In the 1960s, the U.S. government viewed student activism as a national security threat, developing the FBI’s COINTELPRO program, which worked to undermine anti-war movements and civil rights groups.
COINTELPRO targeted organizations such as the Southern Christian Leadership Conference, also known as the SCLC and led by Martin Luther King Jr., and the Black Panther Party, employing tactics like surveillance, infiltration and misinformation to disrupt their activities, according to Stanford University’s Martin Luther King, Jr. Research and Education Institute.
This hostility toward dissent paved the way for future crackdowns on campus speech, with COINTELPRO records from the FBI revealing sustained efforts to monitor and discredit student activists.
The UC Berkeley 1964-65 Free Speech Movement, in which students protested military recruitment on campus, led to around 773 arrests, which included 735 students who were detained during their occupation of Sproul Hall, a major university building, according to the Online Archive of California.
Though officials did not explicitly call the protests a national security threat, their actions suggested they saw them as one. The FBI conducted extensive surveillance on student leaders, and university officials collaborated with federal agencies to monitor and suppress activism. The government’s fear of student dissent was evident then and remains just as clear today.
At Kent State in 1970, the National Guard killed four students who were protesting the Vietnam War, according to the Kent State University Libraries’ May 4 Collection. The demonstration was part of a nationwide wave of student protests against then-President Richard Nixon’s decision to expand the war into Cambodia.
After days of escalating tensions, the National Guard opened fire on unarmed protestors, killing four and injuring nine others. This instance epitomizes the extent of state violence against student resistance and sets a precedent for clear and comprehensive pushback when the government tries to censor campuses.
Labeling student activists as threats set the stage for more suppression — just as it does today. Once a precedent is set, more student movements become silenced and criminalized.

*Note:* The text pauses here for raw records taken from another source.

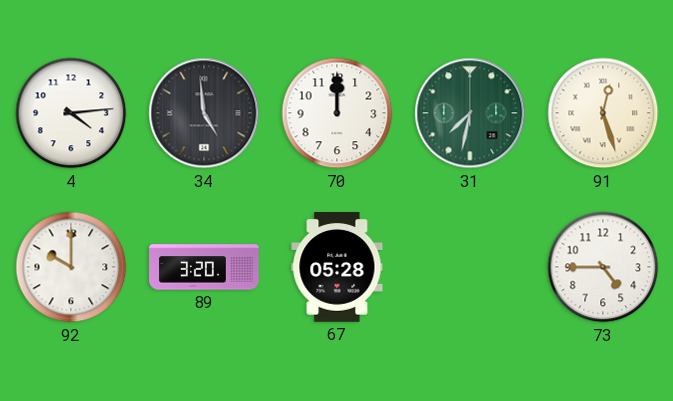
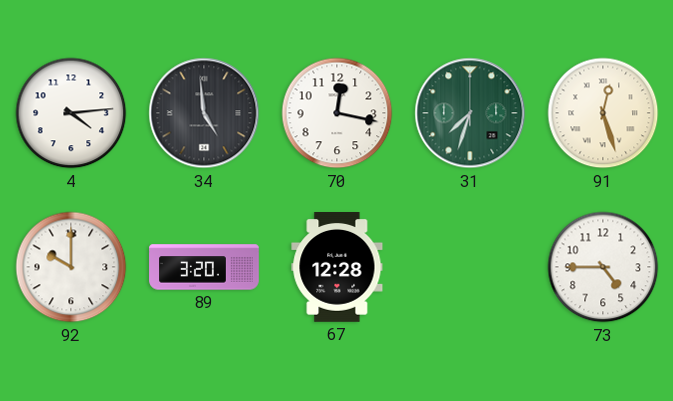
70: 12:00 -> 12:17
31: 7:32 -> 7:33
67: 05:28 -> 12:28
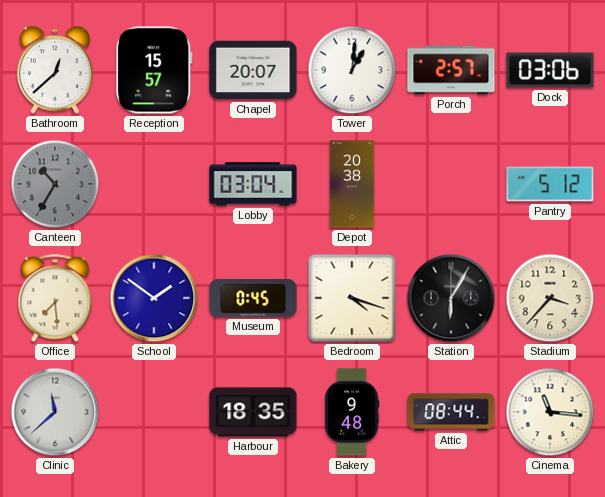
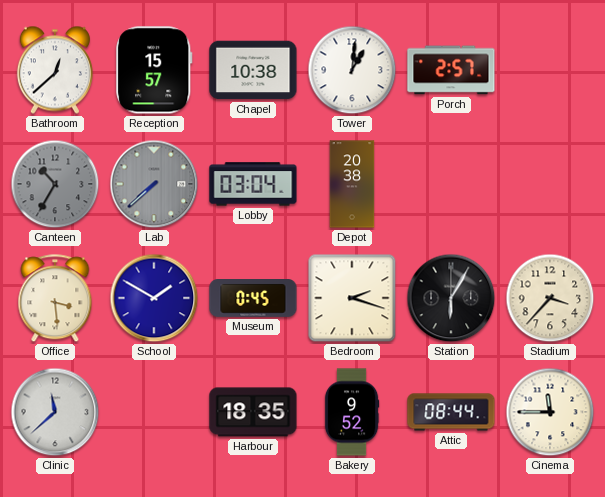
Chapel: 20:07 -> 10:38
Dock: 03:06 -> none
Lab: none -> 7:38
Pantry: 5:12 -> none
Office: 7:29 -> 3:29
School: 1:51 -> 1:50
Bedroom: 4:18 -> 2:18
Bakery: 9:48 -> 9:52
Cinema: 11:16 -> 11:45
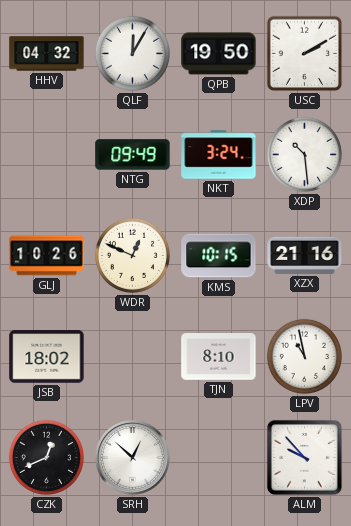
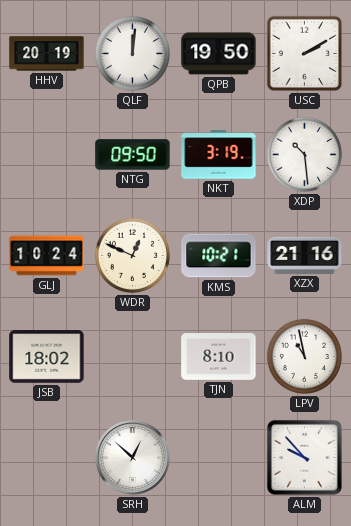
HHV: 04:32 -> 20:19
QLF: 12:05 -> 12:01
NTG: 09:49 -> 09:50
NKT: 3:24 -> 3:19
GLJ: 10:26 -> 10:24
KMS: 10:15 -> 10:21
CZK: 12:41 -> none
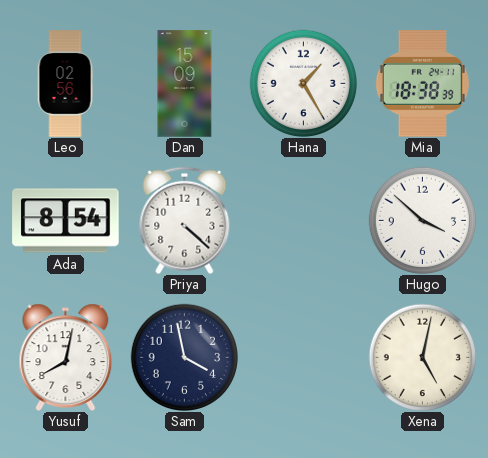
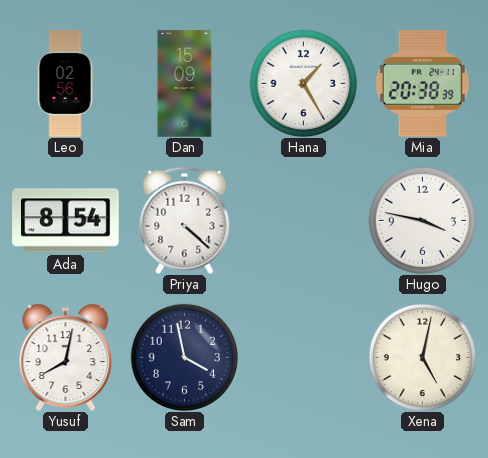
Mia: 18:38 -> 20:38
Hugo: 3:52 -> 3:47
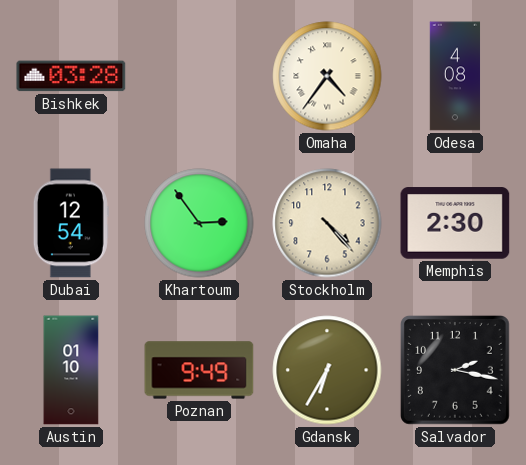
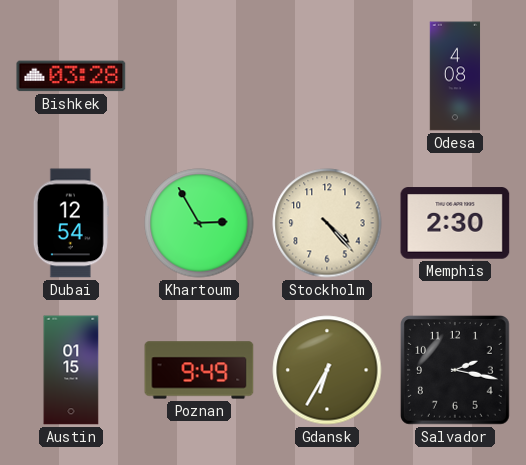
Omaha: 4:36 -> none
Khartoum: 2:54 -> 2:55
Austin: 01:10 -> 01:15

The more universities comply and don’t clearly denounce such actions, the more normalized these repressions become. If Khalil’s case goes unchallenged, there’s no telling which student movements will be considered “national security threats” in the near future.
Pushback is good, as it indicates people are paying attention. Every major student movement — whether it’s focused around civil rights, anti-war or labor rights — has faced concerted efforts to challenge it. These challenges, though healthy, can be embedded to diminish student movements in and of themselves.
This is why universities must take a stand now, because if they don’t, they risk becoming partners in state repression instead of being defenders of academic freedom.
What comes next?
Khalil is not an isolated event; in fact, President Trump called his arrest the “first of many to come,” during a press briefing on March 10. This precedent, whether upheld or not, poses the danger of fewer students engaging in activism for fear of retaliation.
This will lead to fewer voices being expressed, fewer voices being heard and ultimately more power being given to those who already have it. No matter one’s views on Israel and Palestine, Republican or Democrat, this fact is fundamentally bad for democracy.
Free speech is not just a constitutional right, but a pillar of a healthy democratic society. A society in which only government-approved speech is protected is not a democracy, but rather a poorly disguised authoritarian regime.
Students, universities and activists must organize to rebuild these diminishing pillars of democracy, not tear them down. The government wants to project itself as a far-away impenetrable institution. This is an illusion. The reality is the few are frightened of the many.
And let’s be clear — Khalil’s arrest isn’t a sign that students’ voices aren’t heard, but rather a message that they’re getting too loud.